For mobile, Toshiba is featuring LTPS displays with up to 367 pixels per inch (ppi) resolution density, in sizes ranging from 3.3-inch to 4.0-inch with resolution formats ranging from Wide VGA (480 x 864) to HD (720 x 1280 resolution). These displays demonstrate advanced technologies such as high-contrast (up to 1,500:1), high-color (up to 92 percent NTSC), and wide viewing angle (up to H/V 176 degrees/176 degrees).

For automotive, Toshiba has a 9.0-inch Wide XGA (1280 x 720 resolution) TFT module for HDTV automotive entertainment applications, along with a 7.0-inch Wide VGA (800 x 480 resolution) TFT module with wide viewing angle for center information or navigation applications. Then there are three displays designed for high-reliability instrument cluster applications: a 5.0-inch Wide QVGA (480 x 240 resolution), a 4.2-inch Wide-QVGA (400 x 240 resolution), and a 3.5-inch QVGA (240 x 320 resolution). Lastly, there's a 3.3-inch Wide-QVGA display designed for rearview mirror application.

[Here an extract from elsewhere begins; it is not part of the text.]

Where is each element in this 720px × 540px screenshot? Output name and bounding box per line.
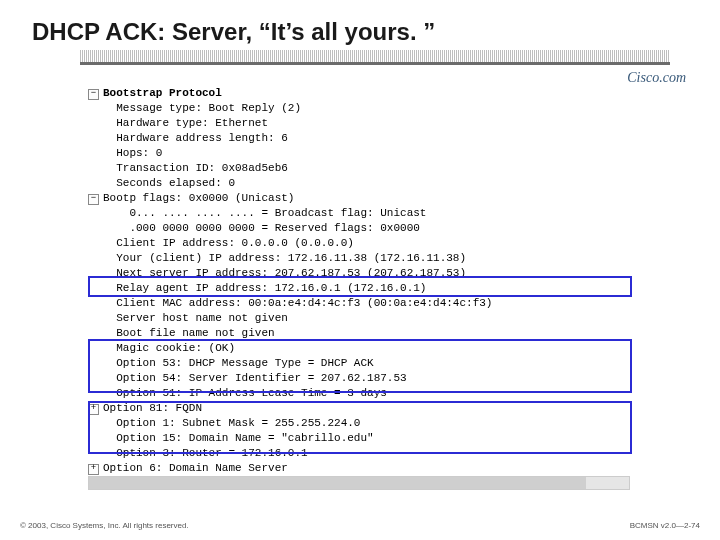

For 3D technology, Toshiba has two for demonstration. The first approach, Integral Imaging 3D, combines an ultra-high resolution display and a lenticular lens sheet to enable Multi-view natural viewing without 3D glasses, so the same image can be seen from multiple viewing points. Toshiba is showing off Integral Imaging in 21.0-inch Wide-XGA (1280 x 800 resolution) and 12.1-inch (466 x 350 resolution) flavors.

The second approach, Time Sequential, utilizes a backlight system incorporating a bi-directional lens sheet. The displays, a 3.0-inch Wide-QVGA (400 x 240 resolution) and an 8.0-inch Wide-VGA (800 x 480 resolution) 3D OCB panels, synchronize LED switching with left- and right-eye images to achieve stereoscopic (twin-eye 3D) viewing without special glasses while maintaining a fast response time and a wide viewing angle. This approach is 2D/3D switchable, and enables a thin, easy-to-assemble LCD panel utilizing its full native resolution without compromise.

"We are excited to exhibit several new and innovative products and technologies aimed at mobile, automotive and industrial applications," Clayton Bond, senior vice president of Display Devices and Components Business Unit for Toshiba, said in a statement. "Our advancements in system-on-glass in-cell technology and our approaches to 3D will enable future growth in new markets and applications."